Il cardinal Raul Silva Henriquez, arcivescovo di Santiago, celebrò un solenne Te Deum di ringraziamento per la sua vittoria. Purtroppo anche molti uomini di Chiesa cileni (tra cui spicca l’Arcivescovo di Santiago del Cile, cardinal Raul Silva Henriquez) caddero nella trappola della mano tesa ai cristiani ingenui dal neo-marxismo gramsciano o “comunismo dal volto umano” ed accettarono di camminare assieme ai progressisti e ai marxisti, schierandosi aprioristicamente contro Pinochet e facendo così il gioco del comunismo internazionale, che a quei tempi era ancora guidato da Mosca e che si ammantava della nuova dicitura di “Euro-comunismo”, escogitato da Enrico Berlinguer proprio in occasione del golpe cileno del 1973, rifacendosi alla dottrina gramsciana.
“Cominciò così la più grande campagna di disinformazione che il Novecento abbia mai conosciuto.

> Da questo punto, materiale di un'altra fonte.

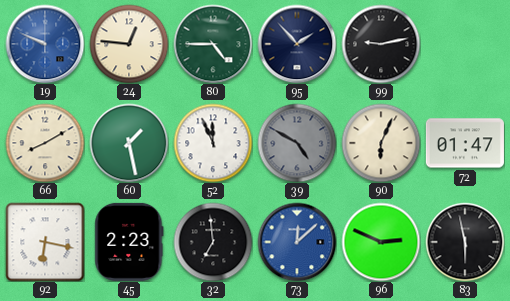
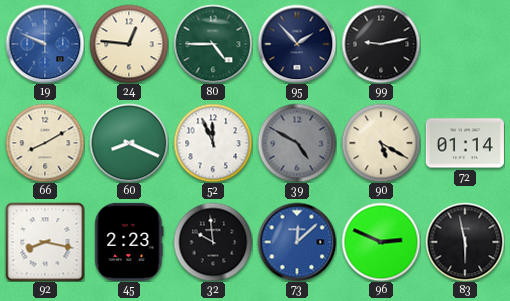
60: 1:28 -> 8:19
90: 6:04 -> 5:20
72: 01:47 -> 01:14
92: 6:17 -> 8:17
32: 6:59 -> 9:59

Posto sugli altari quand’era ancora in vita, il presidente cileno venne trasformato, dopo la sua tragica morte, in icona della libertà, della giustizia e dell’eguaglianza”. Simmetricamente, il generale Augusto Pinochet che con un colpo di stato pose fine al suo fallimentare tentativo di instaurare il socialismo, è additato quale simbolo d’infamia. Tuttavia, per comprendere il Golpe occorre analizzare la politica di Allende che ha avuto un solo intento quello di fare la rivoluzione con la sua Unidad Popular, la coalizione che lo aveva sostenuto e che annoverava, accanto ai partiti di ispirazione marxista, i cattolici di sinistra. Il testo di Spataro è stato letto e presentato sul quotidiano Libero da Renato Bersana, (Il mito di Salvador Allende, 3.8.2003, libero) Per prima cosa rivolse le sue attenzioni alla stampa: “Dovere supremo di un giornalista – disse – è servire non la verità ma la rivoluzione”.
Cercò quindi di espropriare El Mercurio, il principale quotidiano del Paese. Nel 1972 furono introdotte norme che vietavano la diffusione di notizie che non fossero state approvate dalla Officina de Radiodiffusioni de la Presidencia de la Repubblica, cioè dalla censura. All’indomani della sua elezione una folla di piccoli risparmiatori terrorizzati corse in banca per ritirare i propri risparmi. Aveva presagito quel che sarebbe accaduto, se le premesse della campagna elettorale fossero state mantenute. Lo furono. Con il voto favorevole dei democristiani, Allende fece approvare una modifica costituzionale che facilitava le nazionalizzazioni forzate, anche per “eccessivi profitti”. Meno di un anno più tardi, lo Stato controllava il 90% delle miniere, l’85% delle banche, l’84% delle imprese edili, l’80% delle grandi industrie, il 75% delle aziende agricole ed il 52% delle imprese medio-piccole.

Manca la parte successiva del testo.